**EXERCISE GOAL:** Look through the records and report how many lines include the word "Fulvio", with no other words.

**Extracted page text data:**
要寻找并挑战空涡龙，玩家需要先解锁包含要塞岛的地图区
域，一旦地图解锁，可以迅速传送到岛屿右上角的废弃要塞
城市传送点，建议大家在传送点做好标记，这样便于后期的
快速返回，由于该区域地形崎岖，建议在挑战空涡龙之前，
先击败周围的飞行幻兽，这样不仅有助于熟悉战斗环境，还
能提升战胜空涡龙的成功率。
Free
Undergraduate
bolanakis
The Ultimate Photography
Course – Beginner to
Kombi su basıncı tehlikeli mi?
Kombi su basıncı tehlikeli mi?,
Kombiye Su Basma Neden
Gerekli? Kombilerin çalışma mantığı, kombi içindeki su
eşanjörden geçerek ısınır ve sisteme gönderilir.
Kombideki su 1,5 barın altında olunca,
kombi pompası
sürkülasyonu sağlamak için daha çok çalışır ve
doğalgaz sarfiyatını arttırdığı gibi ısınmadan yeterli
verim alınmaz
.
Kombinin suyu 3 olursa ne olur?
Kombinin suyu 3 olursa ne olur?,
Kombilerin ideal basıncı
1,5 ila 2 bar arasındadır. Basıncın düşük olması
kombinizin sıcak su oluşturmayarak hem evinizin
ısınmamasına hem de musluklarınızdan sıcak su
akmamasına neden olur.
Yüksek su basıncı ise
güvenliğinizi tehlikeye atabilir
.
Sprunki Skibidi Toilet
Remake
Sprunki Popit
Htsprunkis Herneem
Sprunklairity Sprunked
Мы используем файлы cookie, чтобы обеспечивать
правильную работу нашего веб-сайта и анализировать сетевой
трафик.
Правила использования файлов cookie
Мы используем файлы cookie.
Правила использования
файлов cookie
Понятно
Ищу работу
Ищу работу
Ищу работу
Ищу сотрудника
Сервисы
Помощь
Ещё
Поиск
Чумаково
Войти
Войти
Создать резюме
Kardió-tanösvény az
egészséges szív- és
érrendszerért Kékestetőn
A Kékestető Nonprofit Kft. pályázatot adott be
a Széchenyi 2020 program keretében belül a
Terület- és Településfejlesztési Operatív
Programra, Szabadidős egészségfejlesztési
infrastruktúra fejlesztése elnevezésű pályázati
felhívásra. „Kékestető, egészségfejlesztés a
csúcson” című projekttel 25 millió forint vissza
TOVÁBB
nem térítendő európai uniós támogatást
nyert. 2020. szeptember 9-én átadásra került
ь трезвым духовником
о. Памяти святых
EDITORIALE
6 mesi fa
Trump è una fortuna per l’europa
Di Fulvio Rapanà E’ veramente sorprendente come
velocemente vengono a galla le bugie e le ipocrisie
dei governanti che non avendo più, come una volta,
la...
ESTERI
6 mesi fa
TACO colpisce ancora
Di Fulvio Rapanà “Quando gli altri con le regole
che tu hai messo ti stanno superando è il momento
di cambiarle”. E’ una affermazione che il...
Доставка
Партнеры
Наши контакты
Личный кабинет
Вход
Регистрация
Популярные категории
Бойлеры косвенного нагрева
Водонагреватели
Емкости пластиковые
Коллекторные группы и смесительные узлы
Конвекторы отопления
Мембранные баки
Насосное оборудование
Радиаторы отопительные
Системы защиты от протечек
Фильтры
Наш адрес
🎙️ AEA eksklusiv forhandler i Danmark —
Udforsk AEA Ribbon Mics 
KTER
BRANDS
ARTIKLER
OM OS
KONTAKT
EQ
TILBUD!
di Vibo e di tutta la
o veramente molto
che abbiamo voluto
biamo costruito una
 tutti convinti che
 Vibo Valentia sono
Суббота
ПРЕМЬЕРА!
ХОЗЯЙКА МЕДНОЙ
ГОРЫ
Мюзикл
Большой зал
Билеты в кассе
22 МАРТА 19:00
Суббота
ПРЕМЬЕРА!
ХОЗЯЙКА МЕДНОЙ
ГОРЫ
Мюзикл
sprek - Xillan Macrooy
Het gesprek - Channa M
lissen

**RESPONSE TO THIS EXERCISE:** 2